In conclusion, we have described here a new family of gold(I)-based anticancer candidates inspired to the approved drug auranofin. Notably, the replacement of triethylphosphine by a more polar trimethylphosphite ester group did not affect substantially the binding properties of the novel compounds towards two representative proteins nor their cytotoxic capabilities. More precisely, the investigated compounds effectively interacted with both HSA and hCA I, while their cytotoxic properties against three ovarian cancer cell lines turned out to fall in the low micromolar range. In addition, we demonstrated that the study compounds, similarly to AF, produced a potent inhibition of the enzyme thioredoxin reductase as well as a clear apoptotic induction, as indicated by caspase-3 activation.

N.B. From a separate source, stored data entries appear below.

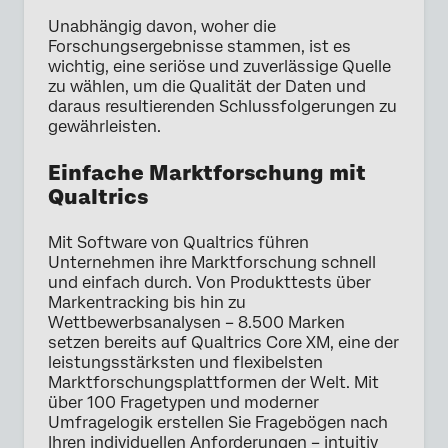
Unabhängig davon, woher die
Forschungsergebnisse stammen, ist es
wichtig, eine seriöse und zuverlässige Quelle
zu wählen, um die Qualität der Daten und
daraus resultierenden Schlussfolgerungen zu
gewährleisten.
Einfache Marktforschung mit
Qualtrics
Mit Software von Qualtrics führen
Unternehmen ihre Marktforschung schnell
und einfach durch. Von Produkttests über
Markentracking bis hin zu
Wettbewerbsanalysen – 8.500 Marken
setzen bereits auf Qualtrics Core XM, eine der
leistungsstärksten und flexibelsten
Marktforschungsplattformen der Welt. Mit
über 100 Fragetypen und moderner
Umfragelogik erstellen Sie Fragebögen nach
Ihren individuellen Anforderungen – intuitiv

Furthermore, the biological evaluations and the solubility data are in nice agreement with the metal uptake studies, which demonstrated that the gold content in the cells is similar for all compounds. Yet, we believe that the appreciable chemical differences that were documented with respect to the parent phosphine compounds, such as the far lower lipophilicity and the greater water solubility, may lead to relevant differences in the overall pharmacokinetic profiles and may also facilitate future pharmaceutical use.